## Your objective:
Write out the data exactly, please, and omit the pictures.
········
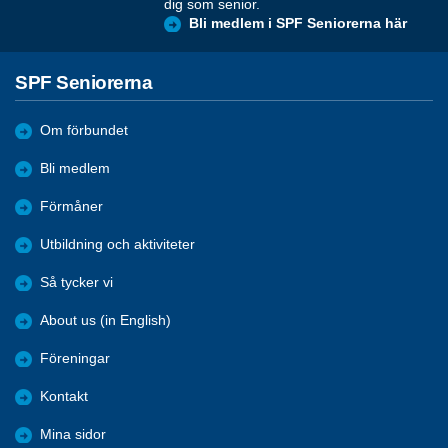
dig som senior.
Bli medlem i SPF Seniorerna här
SPF Seniorerna
Om förbundet
Bli medlem
Förmåner
Utbildning och aktiviteter
Så tycker vi
About us (in English)
Föreningar
Kontakt
Mina sidor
········
## Response to this task:
dig som senior.
Bli medlem i SPF Seniorerna här
SPF Seniorerna
Om förbundet
Bli medlem
Förmåner
Utbildning och aktiviteter
Så tycker vi
About us (in English)
Föreningar
Kontakt
Mina sidor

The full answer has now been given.